As when one weeds a garden and each pass exposes another layer to be pulled, I realized the emergence of heart disease stories in previously unimaginable places had even earlier beginnings.
They actually began when, on a non-heart matter, I was at Dartmouth Health, the medical hub we Vermonters rely on for 10-alarm conditions, and stayed over with a childhood friend, a doc in a family of docs. Her younger sister, one of a passel of kids of an archetypal athletic, physically fit family, had heart disease as serious, or more so, than mine, my friend told me. No actual attack yet, but an equally shocking calcium score and some symptoms that compelled my friend on several occasions to wrangle with her sister in the wee hours to persuade her to get herself to an emergency room fast.
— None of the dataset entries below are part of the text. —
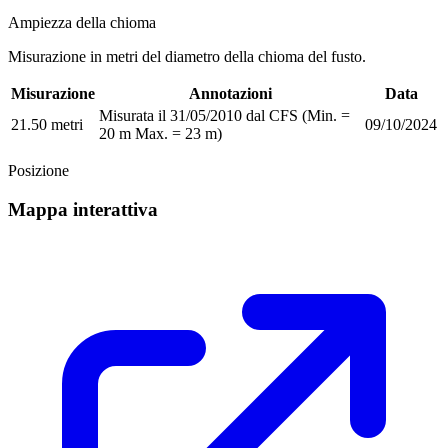
Ampiezza della chioma
Misurazione in metri del diametro della chioma del fusto.
Misurazione
Annotazioni
Data
Misurata il 31/05/2010 dal CFS (Min. =
21.50 metri
09/10/2024
20 m Max. = 23 m)
Posizione
Mappa interattiva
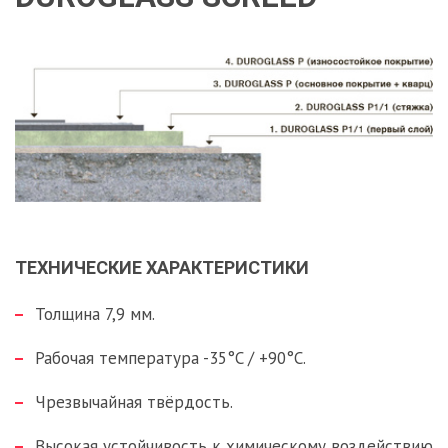
ТЕХНИЧЕСКИЕ ХАРАКТЕРИСТИКИ
Толщина 7,9 мм.
Рабочая температура -35°C / +90°C.
Чрезвычайная твёрдость.
Высокая устойчивость к химическому воздействию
Then, last week, I made the long trek to a grange hall where the scant serious swing dancers in the surrounding counties gather periodically – a trek I finally made because of my sharpening awareness that life is finite. After spending the evening swinging to delicious 1920s classics, I glanced at a plate of scrumptious-looking cookies that one of the regulars, a very slim, athletic, seeming stoic New Englander-type had made.
“They look amazing, but I’m afraid I can’t,” I said.
“There are no eggs in them,” she said, encouraging.
“But butter?” I asked.
She conceded that yes, there was butter. Then, this friendly but definitely not heart-on-her sleeve woman said she’d had a heart attack the year before. Suddenly, we were chatting like old friends.
I’d always thought that heart attacks were a cut and dried matter – you had one and it was over. So, it was encouraging that people did live to tell the tale. Even in this state of long dirt roads and drives to far away hospitals.
It seems that we the afflicted, aging outdoor sports enthusiasts prominent among them, are everywhere in these hills, hidden behind (gradually peeling) veneers of good health, harboring heart attack stories.
Still, stoic as we may appear on the surface, if the local population is anything like the national norm, a fair number of us are suffering from anxiety about when and if a first, or second, attack will strike. Indeed, it turns out it is not uncommon for worry about having a second heart attack to rise to the level of PTSD. Harvard now has a mindfulness clinic for it.
I’m signing up for the local approximation.
N.B. There are a fair number of books about heart disease, but not as many as there are about cancer, and those there are tend to be by people in the medical profession, not, as in many instances with cancer, by literary types.